BEGIN
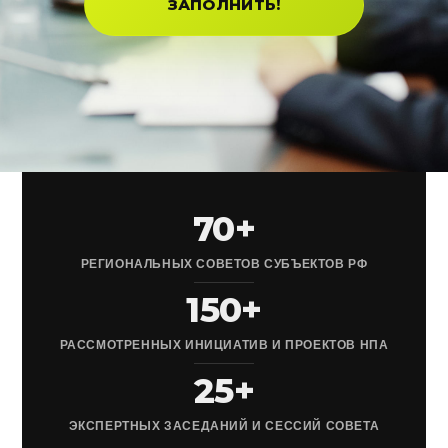
ЗАПОЛНИТЬ!
70+
РЕГИОНАЛЬНЫХ СОВЕТОВ СУБЪЕКТОВ РФ
150+
РАССМОТРЕННЫХ ИНИЦИАТИВ И ПРОЕКТОВ НПА
25+
ЭКСПЕРТНЫХ ЗАСЕДАНИЙ И СЕССИЙ СОВЕТА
END
Exercise description:
An exact retyping of each record, with no pictures, is the answer required.

Written answer:
ЗАПОЛНИТЬ!
70+
РЕГИОНАЛЬНЫХ СОВЕТОВ СУБЪЕКТОВ РФ
150+
РАССМОТРЕННЫХ ИНИЦИАТИВ И ПРОЕКТОВ НПА
25+
ЭКСПЕРТНЫХ ЗАСЕДАНИЙ И СЕССИЙ СОВЕТА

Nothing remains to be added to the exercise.